Another feature for improving the efficiency of a gas turbine engine by reducing the cooling air required to cool a combustor is shown in FIGS. 4A and 4B. FIGS. 4A and 4B are further enlarged side and top sectional views, respectively, of combustor liner 30 of combustor 16 of FIG. 2. FIG. 4A shows combustor liner 30 separating plenum 29 and combustion chamber 40. Combustor liner 30 includes outer shell 42 and aft OD heat shield 50. Outer shell 42 includes shell cold side 64, shell hot side 66, row of impingement cooling holes 68, and jet wall 70. Aft OD heat shield 50 includes shield cold side 72, shield hot side 74, and row of film cooling holes 76. Together, outer shell 42 and aft OD heat shield 50 define cooling air passageway 78 between shell hot side 66 and shield cold side 72. This embodiment also optionally includes pedestal array 80.

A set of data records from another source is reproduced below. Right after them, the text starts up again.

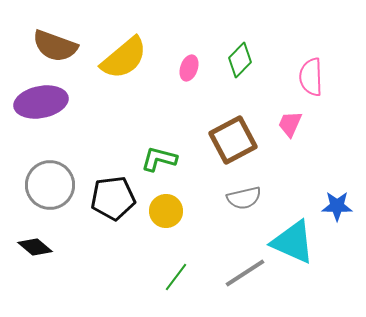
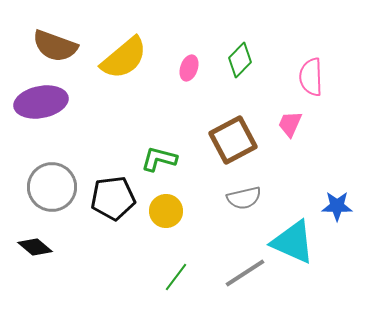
gray circle: moved 2 px right, 2 px down
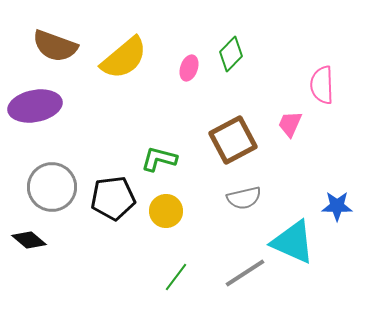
green diamond: moved 9 px left, 6 px up
pink semicircle: moved 11 px right, 8 px down
purple ellipse: moved 6 px left, 4 px down
black diamond: moved 6 px left, 7 px up
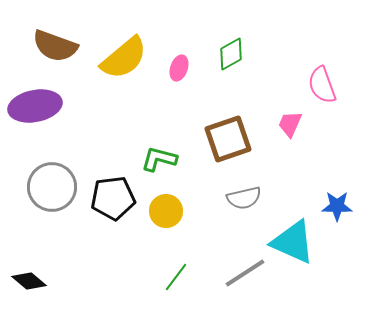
green diamond: rotated 16 degrees clockwise
pink ellipse: moved 10 px left
pink semicircle: rotated 18 degrees counterclockwise
brown square: moved 5 px left, 1 px up; rotated 9 degrees clockwise
black diamond: moved 41 px down
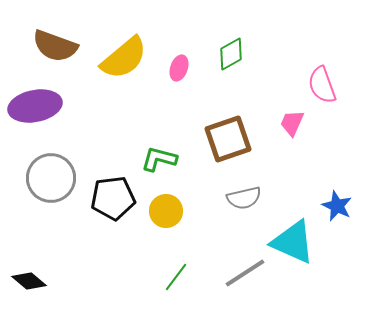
pink trapezoid: moved 2 px right, 1 px up
gray circle: moved 1 px left, 9 px up
blue star: rotated 24 degrees clockwise
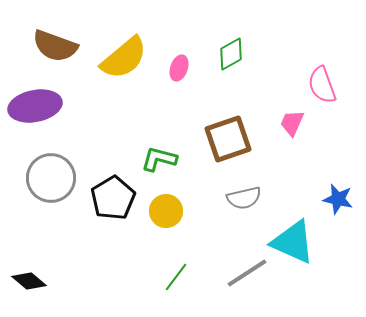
black pentagon: rotated 24 degrees counterclockwise
blue star: moved 1 px right, 7 px up; rotated 12 degrees counterclockwise
gray line: moved 2 px right
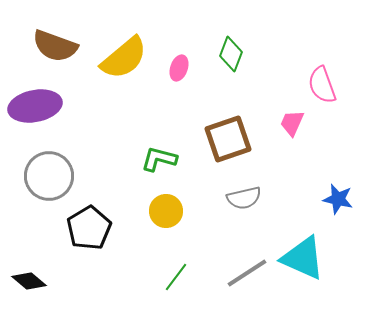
green diamond: rotated 40 degrees counterclockwise
gray circle: moved 2 px left, 2 px up
black pentagon: moved 24 px left, 30 px down
cyan triangle: moved 10 px right, 16 px down
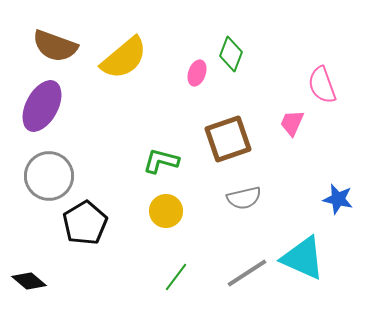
pink ellipse: moved 18 px right, 5 px down
purple ellipse: moved 7 px right; rotated 51 degrees counterclockwise
green L-shape: moved 2 px right, 2 px down
black pentagon: moved 4 px left, 5 px up
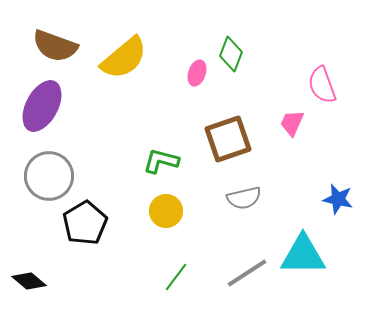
cyan triangle: moved 3 px up; rotated 24 degrees counterclockwise
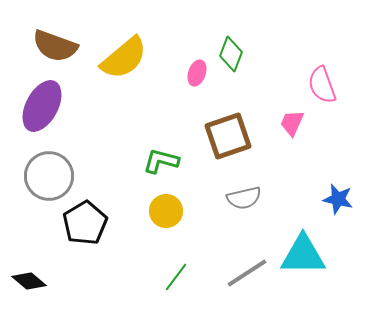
brown square: moved 3 px up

Considering FIGS. 4A and 4B together, shell cold side 64 faces plenum 29 while shell hot side faces away from plenum 29, toward shield cold side 72 and combustion chamber 40. Shield hot side 74 faces combustion chamber 40 while shield cold side 72 faces away from combustion chamber 40, toward shell hot side 66 and plenum 29. Row of impingement cooling holes 68 runs in a circumferential direction and allows the flow of cooling air Fc to flow from shell cold side 64 to shell hot side 66. Jet wall 70 runs in a circumferential direction, transverse to the flow of cooling air Fc within cooling air passageway 78. Jet wall 70 projects from shell hot side 66 nearly to shield cold side 72 such that there is a gap between jet wall 70 and aft OD heat shield 50. Row of film cooling holes 76 runs in a circumferential direction and allows the flow of cooling air Fc to flow from shield cold side 72 to shield hot side 74. Row of film cooling holes 76 are slanted in a downstream direction to aid in the formation of a cooling film along shield hot side 74. Pedestals of pedestal array 80 extend across cooling air passage way 78 in a radial direction between shell hot side 66 and shield cold side 72.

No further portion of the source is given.